▶ WORK REQUIRED
Start to finish, copy the data exactly.

▶ LISTED ENTRIES
===============

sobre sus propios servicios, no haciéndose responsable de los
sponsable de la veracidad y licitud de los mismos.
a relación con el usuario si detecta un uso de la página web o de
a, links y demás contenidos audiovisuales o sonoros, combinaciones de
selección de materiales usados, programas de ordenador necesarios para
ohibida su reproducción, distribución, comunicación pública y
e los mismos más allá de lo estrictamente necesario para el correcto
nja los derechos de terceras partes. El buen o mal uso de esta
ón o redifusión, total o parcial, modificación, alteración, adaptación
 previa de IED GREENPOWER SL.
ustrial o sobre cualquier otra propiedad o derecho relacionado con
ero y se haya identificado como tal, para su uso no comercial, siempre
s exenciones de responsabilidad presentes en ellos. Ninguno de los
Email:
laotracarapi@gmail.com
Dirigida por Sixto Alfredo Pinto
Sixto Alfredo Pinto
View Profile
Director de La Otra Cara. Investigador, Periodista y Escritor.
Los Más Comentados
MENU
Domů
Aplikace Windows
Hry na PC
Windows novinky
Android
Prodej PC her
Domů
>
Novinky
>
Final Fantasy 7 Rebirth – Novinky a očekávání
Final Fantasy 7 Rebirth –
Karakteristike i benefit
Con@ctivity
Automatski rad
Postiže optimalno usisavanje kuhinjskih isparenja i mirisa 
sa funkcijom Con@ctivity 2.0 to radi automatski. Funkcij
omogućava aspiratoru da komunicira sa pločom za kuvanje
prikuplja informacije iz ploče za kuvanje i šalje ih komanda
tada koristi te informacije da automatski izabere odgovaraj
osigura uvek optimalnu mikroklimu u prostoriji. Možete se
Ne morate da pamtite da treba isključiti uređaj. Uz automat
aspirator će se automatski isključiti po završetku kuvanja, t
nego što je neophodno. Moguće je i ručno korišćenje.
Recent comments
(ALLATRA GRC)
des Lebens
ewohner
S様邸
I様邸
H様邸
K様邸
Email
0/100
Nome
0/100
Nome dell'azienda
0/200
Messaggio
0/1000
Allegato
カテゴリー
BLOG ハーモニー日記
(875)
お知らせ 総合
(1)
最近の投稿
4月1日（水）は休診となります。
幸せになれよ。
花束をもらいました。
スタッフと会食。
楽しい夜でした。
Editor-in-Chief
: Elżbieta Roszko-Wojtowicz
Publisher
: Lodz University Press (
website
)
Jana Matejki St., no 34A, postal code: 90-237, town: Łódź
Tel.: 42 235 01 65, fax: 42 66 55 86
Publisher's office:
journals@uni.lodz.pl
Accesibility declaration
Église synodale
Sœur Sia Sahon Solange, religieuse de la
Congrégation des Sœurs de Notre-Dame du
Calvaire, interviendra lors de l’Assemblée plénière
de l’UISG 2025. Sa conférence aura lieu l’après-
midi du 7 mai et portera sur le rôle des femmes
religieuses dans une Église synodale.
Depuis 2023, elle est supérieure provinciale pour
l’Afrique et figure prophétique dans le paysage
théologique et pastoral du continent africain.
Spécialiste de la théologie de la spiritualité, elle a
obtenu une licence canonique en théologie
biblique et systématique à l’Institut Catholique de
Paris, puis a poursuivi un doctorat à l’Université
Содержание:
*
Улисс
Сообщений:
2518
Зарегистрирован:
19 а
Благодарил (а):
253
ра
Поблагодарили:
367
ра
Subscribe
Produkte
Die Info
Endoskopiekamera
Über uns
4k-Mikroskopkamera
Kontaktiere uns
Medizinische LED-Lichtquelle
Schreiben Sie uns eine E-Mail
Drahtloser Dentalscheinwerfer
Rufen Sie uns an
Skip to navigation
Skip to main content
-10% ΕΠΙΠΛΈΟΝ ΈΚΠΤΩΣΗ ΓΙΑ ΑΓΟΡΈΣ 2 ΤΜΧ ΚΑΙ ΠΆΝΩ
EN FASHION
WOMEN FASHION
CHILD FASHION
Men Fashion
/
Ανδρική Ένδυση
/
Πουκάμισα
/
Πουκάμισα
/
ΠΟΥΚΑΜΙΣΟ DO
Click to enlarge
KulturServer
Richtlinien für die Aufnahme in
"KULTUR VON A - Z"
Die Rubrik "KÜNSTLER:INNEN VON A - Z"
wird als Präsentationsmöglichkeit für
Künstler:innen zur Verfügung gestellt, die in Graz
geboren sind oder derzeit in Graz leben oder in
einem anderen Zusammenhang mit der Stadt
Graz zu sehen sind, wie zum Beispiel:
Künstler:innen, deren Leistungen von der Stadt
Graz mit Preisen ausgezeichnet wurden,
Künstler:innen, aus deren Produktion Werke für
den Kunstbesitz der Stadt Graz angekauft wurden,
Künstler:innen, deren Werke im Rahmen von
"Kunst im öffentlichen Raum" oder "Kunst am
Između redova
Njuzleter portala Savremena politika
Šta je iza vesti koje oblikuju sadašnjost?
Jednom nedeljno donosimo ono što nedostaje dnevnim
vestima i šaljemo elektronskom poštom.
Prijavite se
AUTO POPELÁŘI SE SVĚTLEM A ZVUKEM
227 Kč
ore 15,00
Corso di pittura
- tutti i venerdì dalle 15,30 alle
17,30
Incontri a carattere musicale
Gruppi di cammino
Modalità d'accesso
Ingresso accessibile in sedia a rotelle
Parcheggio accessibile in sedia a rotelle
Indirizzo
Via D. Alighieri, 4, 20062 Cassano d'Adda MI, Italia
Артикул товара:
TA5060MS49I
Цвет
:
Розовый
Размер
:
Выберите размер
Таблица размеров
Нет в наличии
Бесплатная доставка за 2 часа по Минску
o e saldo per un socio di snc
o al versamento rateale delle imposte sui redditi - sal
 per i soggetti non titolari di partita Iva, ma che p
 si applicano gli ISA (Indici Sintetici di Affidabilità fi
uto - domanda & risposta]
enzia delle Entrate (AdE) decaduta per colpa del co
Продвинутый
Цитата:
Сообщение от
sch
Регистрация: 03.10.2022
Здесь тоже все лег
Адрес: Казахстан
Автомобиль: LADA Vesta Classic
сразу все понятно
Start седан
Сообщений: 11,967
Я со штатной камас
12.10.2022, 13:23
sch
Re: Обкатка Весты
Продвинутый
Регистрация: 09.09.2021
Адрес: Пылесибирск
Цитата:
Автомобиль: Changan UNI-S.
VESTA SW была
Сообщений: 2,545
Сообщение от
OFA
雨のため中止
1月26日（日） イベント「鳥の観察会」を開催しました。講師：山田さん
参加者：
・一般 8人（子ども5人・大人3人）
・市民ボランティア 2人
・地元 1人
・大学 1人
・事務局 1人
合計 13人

===============

▶ REPLY
sobre sus propios servicios, no haciéndose responsable de los
sponsable de la veracidad y licitud de los mismos.
a relación con el usuario si detecta un uso de la página web o de
a, links y demás contenidos audiovisuales o sonoros, combinaciones de
selección de materiales usados, programas de ordenador necesarios para
ohibida su reproducción, distribución, comunicación pública y
e los mismos más allá de lo estrictamente necesario para el correcto
nja los derechos de terceras partes. El buen o mal uso de esta
ón o redifusión, total o parcial, modificación, alteración, adaptación
 previa de IED GREENPOWER SL.
ustrial o sobre cualquier otra propiedad o derecho relacionado con
ero y se haya identificado como tal, para su uso no comercial, siempre
s exenciones de responsabilidad presentes en ellos. Ninguno de los
Email:
laotracarapi@gmail.com
Dirigida por Sixto Alfredo Pinto
Sixto Alfredo Pinto
View Profile
Director de La Otra Cara. Investigador, Periodista y Escritor.
Los Más Comentados
MENU
Domů
Aplikace Windows
Hry na PC
Windows novinky
Android
Prodej PC her
Domů
>
Novinky
>
Final Fantasy 7 Rebirth – Novinky a očekávání
Final Fantasy 7 Rebirth –
Karakteristike i benefit
Con@ctivity
Automatski rad
Postiže optimalno usisavanje kuhinjskih isparenja i mirisa 
sa funkcijom Con@ctivity 2.0 to radi automatski. Funkcij
omogućava aspiratoru da komunicira sa pločom za kuvanje
prikuplja informacije iz ploče za kuvanje i šalje ih komanda
tada koristi te informacije da automatski izabere odgovaraj
osigura uvek optimalnu mikroklimu u prostoriji. Možete se
Ne morate da pamtite da treba isključiti uređaj. Uz automat
aspirator će se automatski isključiti po završetku kuvanja, t
nego što je neophodno. Moguće je i ručno korišćenje.
Recent comments
(ALLATRA GRC)
des Lebens
ewohner
S様邸
I様邸
H様邸
K様邸
Email
0/100
Nome
0/100
Nome dell'azienda
0/200
Messaggio
0/1000
Allegato
カテゴリー
BLOG ハーモニー日記
(875)
お知らせ 総合
(1)
最近の投稿
4月1日（水）は休診となります。
幸せになれよ。
花束をもらいました。
スタッフと会食。
楽しい夜でした。
Editor-in-Chief
: Elżbieta Roszko-Wojtowicz
Publisher
: Lodz University Press (
website
)
Jana Matejki St., no 34A, postal code: 90-237, town: Łódź
Tel.: 42 235 01 65, fax: 42 66 55 86
Publisher's office:
journals@uni.lodz.pl
Accesibility declaration
Église synodale
Sœur Sia Sahon Solange, religieuse de la
Congrégation des Sœurs de Notre-Dame du
Calvaire, interviendra lors de l’Assemblée plénière
de l’UISG 2025. Sa conférence aura lieu l’après-
midi du 7 mai et portera sur le rôle des femmes
religieuses dans une Église synodale.
Depuis 2023, elle est supérieure provinciale pour
l’Afrique et figure prophétique dans le paysage
théologique et pastoral du continent africain.
Spécialiste de la théologie de la spiritualité, elle a
obtenu une licence canonique en théologie
biblique et systématique à l’Institut Catholique de
Paris, puis a poursuivi un doctorat à l’Université
Содержание:
*
Улисс
Сообщений:
2518
Зарегистрирован:
19 а
Благодарил (а):
253
ра
Поблагодарили:
367
ра
Subscribe
Produkte
Die Info
Endoskopiekamera
Über uns
4k-Mikroskopkamera
Kontaktiere uns
Medizinische LED-Lichtquelle
Schreiben Sie uns eine E-Mail
Drahtloser Dentalscheinwerfer
Rufen Sie uns an
Skip to navigation
Skip to main content
-10% ΕΠΙΠΛΈΟΝ ΈΚΠΤΩΣΗ ΓΙΑ ΑΓΟΡΈΣ 2 ΤΜΧ ΚΑΙ ΠΆΝΩ
EN FASHION
WOMEN FASHION
CHILD FASHION
Men Fashion
/
Ανδρική Ένδυση
/
Πουκάμισα
/
Πουκάμισα
/
ΠΟΥΚΑΜΙΣΟ DO
Click to enlarge
KulturServer
Richtlinien für die Aufnahme in
"KULTUR VON A - Z"
Die Rubrik "KÜNSTLER:INNEN VON A - Z"
wird als Präsentationsmöglichkeit für
Künstler:innen zur Verfügung gestellt, die in Graz
geboren sind oder derzeit in Graz leben oder in
einem anderen Zusammenhang mit der Stadt
Graz zu sehen sind, wie zum Beispiel:
Künstler:innen, deren Leistungen von der Stadt
Graz mit Preisen ausgezeichnet wurden,
Künstler:innen, aus deren Produktion Werke für
den Kunstbesitz der Stadt Graz angekauft wurden,
Künstler:innen, deren Werke im Rahmen von
"Kunst im öffentlichen Raum" oder "Kunst am
Između redova
Njuzleter portala Savremena politika
Šta je iza vesti koje oblikuju sadašnjost?
Jednom nedeljno donosimo ono što nedostaje dnevnim
vestima i šaljemo elektronskom poštom.
Prijavite se
AUTO POPELÁŘI SE SVĚTLEM A ZVUKEM
227 Kč
ore 15,00
Corso di pittura
- tutti i venerdì dalle 15,30 alle
17,30
Incontri a carattere musicale
Gruppi di cammino
Modalità d'accesso
Ingresso accessibile in sedia a rotelle
Parcheggio accessibile in sedia a rotelle
Indirizzo
Via D. Alighieri, 4, 20062 Cassano d'Adda MI, Italia
Артикул товара:
TA5060MS49I
Цвет
:
Розовый
Размер
:
Выберите размер
Таблица размеров
Нет в наличии
Бесплатная доставка за 2 часа по Минску
o e saldo per un socio di snc
o al versamento rateale delle imposte sui redditi - sal
 per i soggetti non titolari di partita Iva, ma che p
 si applicano gli ISA (Indici Sintetici di Affidabilità fi
uto - domanda & risposta]
enzia delle Entrate (AdE) decaduta per colpa del co
Продвинутый
Цитата:
Сообщение от
sch
Регистрация: 03.10.2022
Здесь тоже все лег
Адрес: Казахстан
Автомобиль: LADA Vesta Classic
сразу все понятно
Start седан
Сообщений: 11,967
Я со штатной камас
12.10.2022, 13:23
sch
Re: Обкатка Весты
Продвинутый
Регистрация: 09.09.2021
Адрес: Пылесибирск
Цитата:
Автомобиль: Changan UNI-S.
VESTA SW была
Сообщений: 2,545
Сообщение от
OFA
雨のため中止
1月26日（日） イベント「鳥の観察会」を開催しました。講師：山田さん
参加者：
・一般 8人（子ども5人・大人3人）
・市民ボランティア 2人
・地元 1人
・大学 1人
・事務局 1人
合計 13人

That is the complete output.